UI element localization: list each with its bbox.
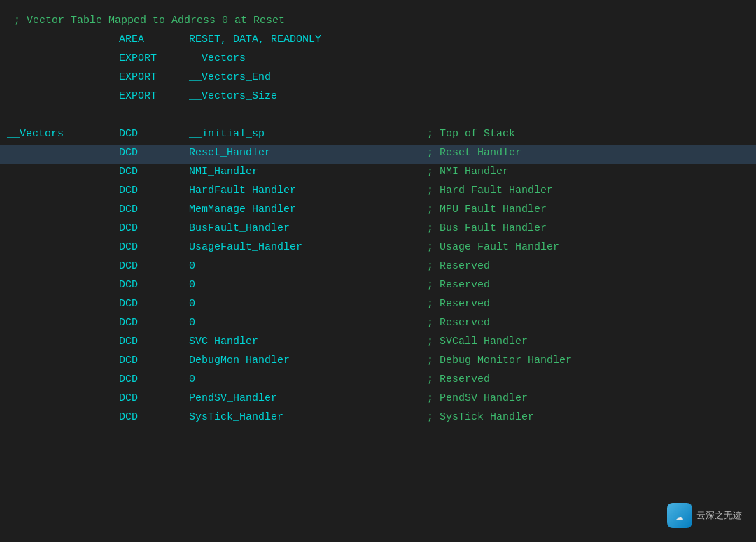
line-operand-3: __Vectors_Size bbox=[189, 88, 427, 106]
line-comment-16: ; SVCall Handler bbox=[427, 334, 528, 351]
line-operand-13: 0 bbox=[189, 277, 427, 294]
line-comment-7: ; NMI Handler bbox=[427, 164, 509, 181]
header-comment: ; Vector Table Mapped to Address 0 at Re… bbox=[7, 13, 285, 30]
watermark-text: 云深之无迹 bbox=[696, 509, 742, 522]
code-line-8: DCDHardFault_Handler; Hard Fault Handler bbox=[0, 183, 756, 201]
line-instr-7: DCD bbox=[119, 164, 189, 181]
line-operand-10: BusFault_Handler bbox=[189, 220, 427, 238]
line-instr-2: EXPORT bbox=[119, 69, 189, 87]
code-line-6: DCDReset_Handler; Reset Handler bbox=[0, 145, 756, 164]
code-line-13: DCD0; Reserved bbox=[0, 277, 756, 296]
line-operand-0: RESET, DATA, READONLY bbox=[189, 31, 427, 49]
line-instr-6: DCD bbox=[119, 145, 189, 162]
line-comment-15: ; Reserved bbox=[427, 315, 490, 332]
code-line-4 bbox=[0, 107, 756, 126]
line-instr-0: AREA bbox=[119, 31, 189, 49]
line-operand-12: 0 bbox=[189, 258, 427, 276]
code-line-0: AREARESET, DATA, READONLY bbox=[0, 31, 756, 50]
line-instr-17: DCD bbox=[119, 352, 189, 370]
line-operand-15: 0 bbox=[189, 315, 427, 332]
line-comment-12: ; Reserved bbox=[427, 258, 490, 276]
line-instr-10: DCD bbox=[119, 220, 189, 238]
line-operand-18: 0 bbox=[189, 371, 427, 389]
line-instr-3: EXPORT bbox=[119, 88, 189, 106]
line-comment-17: ; Debug Monitor Handler bbox=[427, 352, 572, 370]
line-instr-1: EXPORT bbox=[119, 50, 189, 68]
code-line-3: EXPORT__Vectors_Size bbox=[0, 88, 756, 107]
line-operand-16: SVC_Handler bbox=[189, 334, 427, 351]
line-instr-8: DCD bbox=[119, 183, 189, 200]
line-instr-16: DCD bbox=[119, 334, 189, 351]
line-instr-15: DCD bbox=[119, 315, 189, 332]
line-instr-13: DCD bbox=[119, 277, 189, 294]
line-operand-19: PendSV_Handler bbox=[189, 390, 427, 408]
line-operand-14: 0 bbox=[189, 296, 427, 313]
code-line-2: EXPORT__Vectors_End bbox=[0, 69, 756, 88]
line-operand-8: HardFault_Handler bbox=[189, 183, 427, 200]
code-line-20: DCDSysTick_Handler; SysTick Handler bbox=[0, 409, 756, 428]
line-instr-12: DCD bbox=[119, 258, 189, 276]
line-operand-17: DebugMon_Handler bbox=[189, 352, 427, 370]
line-instr-11: DCD bbox=[119, 239, 189, 257]
watermark-icon: ☁ bbox=[667, 503, 692, 528]
line-instr-14: DCD bbox=[119, 296, 189, 313]
line-instr-18: DCD bbox=[119, 371, 189, 389]
code-line-11: DCDUsageFault_Handler; Usage Fault Handl… bbox=[0, 239, 756, 258]
code-editor: ; Vector Table Mapped to Address 0 at Re… bbox=[0, 0, 756, 542]
code-line-12: DCD0; Reserved bbox=[0, 258, 756, 277]
line-comment-13: ; Reserved bbox=[427, 277, 490, 294]
code-line-5: __VectorsDCD__initial_sp; Top of Stack bbox=[0, 126, 756, 145]
line-instr-20: DCD bbox=[119, 409, 189, 427]
line-operand-1: __Vectors bbox=[189, 50, 427, 68]
line-instr-19: DCD bbox=[119, 390, 189, 408]
line-label-5: __Vectors bbox=[7, 126, 119, 143]
line-operand-5: __initial_sp bbox=[189, 126, 427, 143]
header-comment-line: ; Vector Table Mapped to Address 0 at Re… bbox=[0, 13, 756, 31]
line-comment-20: ; SysTick Handler bbox=[427, 409, 534, 427]
code-line-1: EXPORT__Vectors bbox=[0, 50, 756, 69]
code-line-15: DCD0; Reserved bbox=[0, 315, 756, 334]
code-line-7: DCDNMI_Handler; NMI Handler bbox=[0, 164, 756, 183]
code-line-10: DCDBusFault_Handler; Bus Fault Handler bbox=[0, 220, 756, 239]
line-comment-5: ; Top of Stack bbox=[427, 126, 515, 143]
code-line-18: DCD0; Reserved bbox=[0, 371, 756, 390]
line-instr-5: DCD bbox=[119, 126, 189, 143]
watermark: ☁ 云深之无迹 bbox=[667, 503, 742, 528]
line-comment-11: ; Usage Fault Handler bbox=[427, 239, 559, 257]
line-comment-9: ; MPU Fault Handler bbox=[427, 201, 547, 219]
code-line-17: DCDDebugMon_Handler; Debug Monitor Handl… bbox=[0, 352, 756, 371]
line-operand-7: NMI_Handler bbox=[189, 164, 427, 181]
code-line-19: DCDPendSV_Handler; PendSV Handler bbox=[0, 390, 756, 409]
line-comment-10: ; Bus Fault Handler bbox=[427, 220, 547, 238]
line-operand-2: __Vectors_End bbox=[189, 69, 427, 87]
code-line-16: DCDSVC_Handler; SVCall Handler bbox=[0, 334, 756, 352]
line-comment-6: ; Reset Handler bbox=[427, 145, 522, 162]
line-comment-14: ; Reserved bbox=[427, 296, 490, 313]
line-operand-9: MemManage_Handler bbox=[189, 201, 427, 219]
line-instr-9: DCD bbox=[119, 201, 189, 219]
line-comment-18: ; Reserved bbox=[427, 371, 490, 389]
line-operand-20: SysTick_Handler bbox=[189, 409, 427, 427]
code-line-9: DCDMemManage_Handler; MPU Fault Handler bbox=[0, 201, 756, 220]
code-line-14: DCD0; Reserved bbox=[0, 296, 756, 315]
line-comment-8: ; Hard Fault Handler bbox=[427, 183, 553, 200]
code-lines-container: AREARESET, DATA, READONLYEXPORT__Vectors… bbox=[0, 31, 756, 428]
line-comment-19: ; PendSV Handler bbox=[427, 390, 528, 408]
line-operand-6: Reset_Handler bbox=[189, 145, 427, 162]
line-operand-11: UsageFault_Handler bbox=[189, 239, 427, 257]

☆ ☆ ☆ ☆ ☆ ☆ ☆

**YOUR GOAL:** Copy out every line in the records where the word "Mapped" is found.

**EXERCISE ANSWER:**
header-comment: ; Vector Table Mapped to Address 0 at Re… bbox=[7, 13, 285, 30]
code-editor: ; Vector Table Mapped to Address 0 at Re… bbox=[0, 0, 756, 542]
header-comment-line: ; Vector Table Mapped to Address 0 at Re… bbox=[0, 13, 756, 31]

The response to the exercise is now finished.